Reputation: 31
I have several big data(1G each) files containing person's information(just name and phone numbers). The format is clear and flexible. The problem is load and process them. Process one of them maybe still feasible but if I want to process them all under certain directory, things get tricky. When I use
File file = chooser.getSelectFile();
and get a directory, I think the next step is put the file in the file array:
File[] files = file.ListFile();
But will that cause a problem? Since each file is 1G, the VM's memory wont ablt to hold all these files together. In order to search them later, I think I may want to sort them first. How can I sort these individual files? Since the total size is so big, the idea: put them into files like A.txt, B.txt which start with letter A and B is not sufficient.
Upvotes: 3
Views: 294
Reputation: 310915
A File just represents the file name, not the contents.
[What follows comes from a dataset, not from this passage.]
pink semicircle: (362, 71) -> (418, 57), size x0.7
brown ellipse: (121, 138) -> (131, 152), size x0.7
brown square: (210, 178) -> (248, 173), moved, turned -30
Unless you have many thousands of files per directory, you haven't done anything to use much memory yet.
Don't try to process these files by loading each one entirely into memory though.
Upvotes: 1
Reputation: 2828
When you have a lot of data that your primary memory cannot hold, you start using secondary memory. So the question boils down to what you would want to do with the name and phone numbers.
Lets say you have 100 files with name and phone numbers randomly placed and you need your program to find a phone number for a name quickly. The ideal way would be to create a HashMap with the name and phone number as value. But since your memory cannot hold the entire contents, you might want to consider storing the data in a better way in the secondary memory. For example, all names that start with A, store them in a file called A.txt and all names starting with B will be stored in B.txt and so on.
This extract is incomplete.